High school home economics teacher Edith Armstead Gray was born on November 19, 1910 in Galveston, Texas to Millie and Henry Armstead. Although Gray and her family sometimes worked as farm laborers picking cotton, her parents valued education and encouraged their children to attend college. She attended Lamarque Public School and Booker T. Washington School in Lamarque, Texas before earning her high school diploma from Central High School in Galveston in 1930. The following year, Gray enrolled at Tuskegee Institute, slowly working her way towards her degree. As a member of the Tuskegee 100 Voice Choir, she traveled with the group across the country for six weeks singing at Radio City Music Hall in New York and for President Franklin Roosevelt's mother's birthday in 1932.
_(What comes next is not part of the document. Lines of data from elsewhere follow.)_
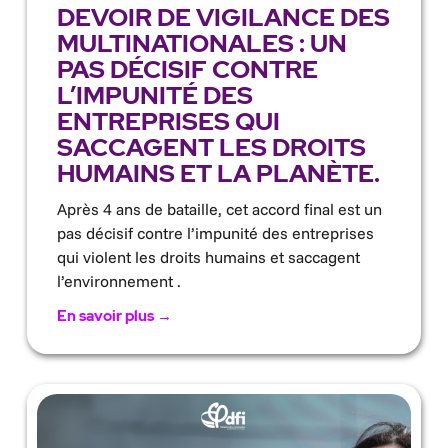
DEVOIR DE VIGILANCE DES
MULTINATIONALES : UN
PAS DÉCISIF CONTRE
L’IMPUNITÉ DES
ENTREPRISES QUI
SACCAGENT LES DROITS
HUMAINS ET LA PLANÈTE.
Après 4 ans de bataille, cet accord final est un
pas décisif contre l’impunité des entreprises
qui violent les droits humains et saccagent
l’environnement .
En savoir plus →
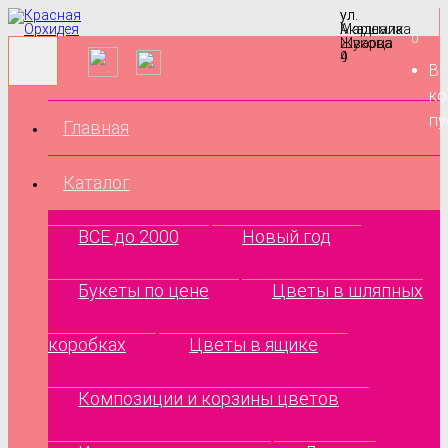
ул.
ул.
Маршала
Академика
0
Жукова
Шварца
9
4
В
ко
пу
Главная
Каталог
ВСЕ до 2000
Новый год
Букеты по цене
Цветы в шляпных
коробках
Цветы в ящике
Композиции и корзины цветов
In the mid-1930s, when she was no longer able to pay tuition, she returned to Texas where she worked as a seamstress. In 1934, she received her first and only teaching job with the Conecuh County Board of Education in Alabama, teaching home economics until she retired in 1976. While teaching, she completed her studies at Tuskegee and earned her B.S. degree in 1940, nearly ten years after she enrolled. In 1966, Gray joined the National Association for the Advancement of Colored People and served as the first secretary for the Conecuh County chapter, where she helped to organize people for civil rights protests and tried to increase the membership.
Gray is widowed and has three adult children, Frederick, Jerome and Phyllis.
Edith Armstead Gray was interviewed by TheHistoryMakers on May 18, 2004.